Dataset items:
------------------------------

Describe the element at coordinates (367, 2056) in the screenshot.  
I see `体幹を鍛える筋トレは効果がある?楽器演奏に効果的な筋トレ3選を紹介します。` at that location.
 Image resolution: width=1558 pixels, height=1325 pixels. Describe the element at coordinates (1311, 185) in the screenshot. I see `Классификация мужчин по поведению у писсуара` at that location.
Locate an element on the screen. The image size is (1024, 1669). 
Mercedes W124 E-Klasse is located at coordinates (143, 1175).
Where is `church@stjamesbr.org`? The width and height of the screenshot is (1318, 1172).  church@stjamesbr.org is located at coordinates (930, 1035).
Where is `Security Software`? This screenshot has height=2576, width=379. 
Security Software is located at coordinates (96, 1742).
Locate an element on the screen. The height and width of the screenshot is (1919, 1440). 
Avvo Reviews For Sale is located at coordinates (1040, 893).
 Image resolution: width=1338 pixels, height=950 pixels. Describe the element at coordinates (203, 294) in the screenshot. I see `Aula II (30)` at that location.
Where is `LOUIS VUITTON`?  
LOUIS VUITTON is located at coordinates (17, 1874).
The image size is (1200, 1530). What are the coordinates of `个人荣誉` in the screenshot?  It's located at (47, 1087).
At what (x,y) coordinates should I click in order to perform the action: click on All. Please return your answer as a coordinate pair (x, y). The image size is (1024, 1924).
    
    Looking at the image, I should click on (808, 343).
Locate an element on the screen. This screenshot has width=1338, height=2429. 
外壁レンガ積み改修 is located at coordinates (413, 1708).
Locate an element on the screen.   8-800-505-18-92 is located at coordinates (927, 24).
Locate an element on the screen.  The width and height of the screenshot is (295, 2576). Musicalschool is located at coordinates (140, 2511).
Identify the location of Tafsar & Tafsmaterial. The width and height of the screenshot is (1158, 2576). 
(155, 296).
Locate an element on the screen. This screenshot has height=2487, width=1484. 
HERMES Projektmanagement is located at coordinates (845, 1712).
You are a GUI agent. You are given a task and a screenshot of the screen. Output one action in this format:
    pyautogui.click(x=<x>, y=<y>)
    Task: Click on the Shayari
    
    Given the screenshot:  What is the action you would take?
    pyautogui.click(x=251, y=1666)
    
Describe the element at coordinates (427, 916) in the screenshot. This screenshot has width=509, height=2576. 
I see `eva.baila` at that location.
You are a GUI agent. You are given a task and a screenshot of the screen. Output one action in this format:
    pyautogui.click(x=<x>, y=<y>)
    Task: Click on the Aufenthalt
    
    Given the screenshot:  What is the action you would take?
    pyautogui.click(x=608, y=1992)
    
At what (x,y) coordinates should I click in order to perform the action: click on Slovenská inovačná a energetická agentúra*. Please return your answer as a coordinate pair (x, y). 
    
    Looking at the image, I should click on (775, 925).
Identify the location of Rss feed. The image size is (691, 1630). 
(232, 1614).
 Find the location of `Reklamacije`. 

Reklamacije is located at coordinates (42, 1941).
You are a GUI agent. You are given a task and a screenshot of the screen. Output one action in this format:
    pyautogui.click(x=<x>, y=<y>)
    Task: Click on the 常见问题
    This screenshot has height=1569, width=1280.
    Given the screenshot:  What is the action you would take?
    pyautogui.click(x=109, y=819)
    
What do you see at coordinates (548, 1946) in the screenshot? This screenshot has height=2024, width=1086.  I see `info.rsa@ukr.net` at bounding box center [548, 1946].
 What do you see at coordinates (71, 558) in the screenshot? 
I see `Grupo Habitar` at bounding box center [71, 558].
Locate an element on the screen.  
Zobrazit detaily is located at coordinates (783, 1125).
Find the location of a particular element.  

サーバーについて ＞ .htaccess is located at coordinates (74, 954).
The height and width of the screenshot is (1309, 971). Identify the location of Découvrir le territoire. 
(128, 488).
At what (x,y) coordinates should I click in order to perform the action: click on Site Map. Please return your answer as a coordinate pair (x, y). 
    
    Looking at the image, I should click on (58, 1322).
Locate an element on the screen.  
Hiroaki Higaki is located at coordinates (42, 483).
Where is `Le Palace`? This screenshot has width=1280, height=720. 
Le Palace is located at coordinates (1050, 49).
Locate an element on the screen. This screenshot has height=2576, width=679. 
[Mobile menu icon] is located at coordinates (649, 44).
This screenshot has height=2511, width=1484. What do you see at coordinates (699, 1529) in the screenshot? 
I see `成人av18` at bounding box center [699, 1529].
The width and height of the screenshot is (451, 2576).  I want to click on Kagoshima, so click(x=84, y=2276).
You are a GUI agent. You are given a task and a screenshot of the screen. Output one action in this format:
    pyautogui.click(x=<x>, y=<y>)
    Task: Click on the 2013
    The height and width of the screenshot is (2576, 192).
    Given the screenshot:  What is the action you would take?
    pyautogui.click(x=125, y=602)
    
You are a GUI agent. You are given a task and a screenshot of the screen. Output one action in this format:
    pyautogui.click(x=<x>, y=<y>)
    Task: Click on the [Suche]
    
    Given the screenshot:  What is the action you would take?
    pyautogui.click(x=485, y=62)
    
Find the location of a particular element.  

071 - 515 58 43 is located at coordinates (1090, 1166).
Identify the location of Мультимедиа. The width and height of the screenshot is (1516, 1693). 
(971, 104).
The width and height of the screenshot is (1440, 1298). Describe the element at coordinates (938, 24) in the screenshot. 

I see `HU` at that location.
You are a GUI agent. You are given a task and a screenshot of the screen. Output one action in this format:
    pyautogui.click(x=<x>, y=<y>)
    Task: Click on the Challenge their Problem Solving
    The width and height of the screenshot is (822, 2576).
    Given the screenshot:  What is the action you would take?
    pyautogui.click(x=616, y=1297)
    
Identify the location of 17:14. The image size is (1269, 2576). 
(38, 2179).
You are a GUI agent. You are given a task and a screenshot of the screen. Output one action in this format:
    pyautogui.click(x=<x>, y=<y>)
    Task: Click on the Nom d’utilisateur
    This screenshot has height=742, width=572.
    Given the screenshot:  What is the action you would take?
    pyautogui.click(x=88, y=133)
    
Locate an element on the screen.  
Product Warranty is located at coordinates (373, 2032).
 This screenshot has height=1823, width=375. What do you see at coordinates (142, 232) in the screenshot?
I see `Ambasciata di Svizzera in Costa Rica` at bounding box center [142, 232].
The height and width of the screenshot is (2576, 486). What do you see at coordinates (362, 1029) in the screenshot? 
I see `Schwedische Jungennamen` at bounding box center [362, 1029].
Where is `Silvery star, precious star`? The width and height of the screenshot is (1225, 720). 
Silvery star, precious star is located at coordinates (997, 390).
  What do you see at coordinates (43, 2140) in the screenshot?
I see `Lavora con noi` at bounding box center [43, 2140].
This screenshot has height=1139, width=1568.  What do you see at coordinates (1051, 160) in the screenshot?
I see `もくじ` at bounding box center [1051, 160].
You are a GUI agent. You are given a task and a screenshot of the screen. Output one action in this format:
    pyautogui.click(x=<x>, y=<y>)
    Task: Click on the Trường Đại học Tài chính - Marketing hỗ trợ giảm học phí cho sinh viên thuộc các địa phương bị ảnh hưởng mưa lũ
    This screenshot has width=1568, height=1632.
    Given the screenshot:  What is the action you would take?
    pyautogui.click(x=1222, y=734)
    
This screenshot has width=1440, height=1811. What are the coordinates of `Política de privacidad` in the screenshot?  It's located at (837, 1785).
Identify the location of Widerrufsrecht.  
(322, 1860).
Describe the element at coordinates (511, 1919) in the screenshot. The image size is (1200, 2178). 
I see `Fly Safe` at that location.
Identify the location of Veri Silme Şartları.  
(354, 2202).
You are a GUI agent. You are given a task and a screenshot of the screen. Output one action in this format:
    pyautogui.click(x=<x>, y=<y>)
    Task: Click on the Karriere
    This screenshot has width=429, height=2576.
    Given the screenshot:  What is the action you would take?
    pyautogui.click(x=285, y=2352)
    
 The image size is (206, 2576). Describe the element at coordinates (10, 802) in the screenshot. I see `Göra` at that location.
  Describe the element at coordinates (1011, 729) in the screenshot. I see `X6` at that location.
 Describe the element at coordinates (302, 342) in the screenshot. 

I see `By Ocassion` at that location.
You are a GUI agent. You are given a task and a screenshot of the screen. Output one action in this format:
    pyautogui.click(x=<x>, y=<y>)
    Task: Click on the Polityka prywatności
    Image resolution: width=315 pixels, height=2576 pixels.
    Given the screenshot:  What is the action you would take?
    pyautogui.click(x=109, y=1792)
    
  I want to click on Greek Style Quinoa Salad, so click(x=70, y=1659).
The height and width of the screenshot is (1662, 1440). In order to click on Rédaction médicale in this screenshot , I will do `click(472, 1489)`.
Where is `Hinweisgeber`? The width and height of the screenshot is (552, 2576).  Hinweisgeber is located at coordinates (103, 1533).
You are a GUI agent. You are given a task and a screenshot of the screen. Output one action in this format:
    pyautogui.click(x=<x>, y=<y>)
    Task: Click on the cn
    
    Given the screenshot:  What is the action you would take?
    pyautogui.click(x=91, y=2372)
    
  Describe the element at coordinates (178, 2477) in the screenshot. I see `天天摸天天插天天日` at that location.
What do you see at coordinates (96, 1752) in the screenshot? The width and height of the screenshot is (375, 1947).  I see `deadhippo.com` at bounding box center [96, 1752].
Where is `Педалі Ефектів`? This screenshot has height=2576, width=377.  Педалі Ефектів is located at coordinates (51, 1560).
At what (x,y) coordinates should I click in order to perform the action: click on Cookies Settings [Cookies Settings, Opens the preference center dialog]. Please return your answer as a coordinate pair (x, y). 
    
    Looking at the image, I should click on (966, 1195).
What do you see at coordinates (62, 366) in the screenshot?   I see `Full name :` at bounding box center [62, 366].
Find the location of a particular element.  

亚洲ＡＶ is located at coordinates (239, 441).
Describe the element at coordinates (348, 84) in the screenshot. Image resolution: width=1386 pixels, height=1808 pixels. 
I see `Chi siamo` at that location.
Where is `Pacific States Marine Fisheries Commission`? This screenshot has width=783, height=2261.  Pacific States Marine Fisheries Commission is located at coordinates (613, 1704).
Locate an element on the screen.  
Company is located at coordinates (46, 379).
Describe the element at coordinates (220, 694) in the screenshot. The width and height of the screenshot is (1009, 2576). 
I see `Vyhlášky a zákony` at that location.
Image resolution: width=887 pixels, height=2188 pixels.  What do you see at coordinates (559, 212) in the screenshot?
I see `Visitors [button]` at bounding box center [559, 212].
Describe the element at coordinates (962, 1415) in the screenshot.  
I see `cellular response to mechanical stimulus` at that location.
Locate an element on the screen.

------------------------------

** PROBLEM STATEMENT **
Set down only the line containing "Describe the element at coordinates (962, 1415)" and the lines after it through the end, exactly as they appear above.

** ANSWER BOX **
Describe the element at coordinates (962, 1415) in the screenshot.  
I see `cellular response to mechanical stimulus` at that location.
Locate an element on the screen.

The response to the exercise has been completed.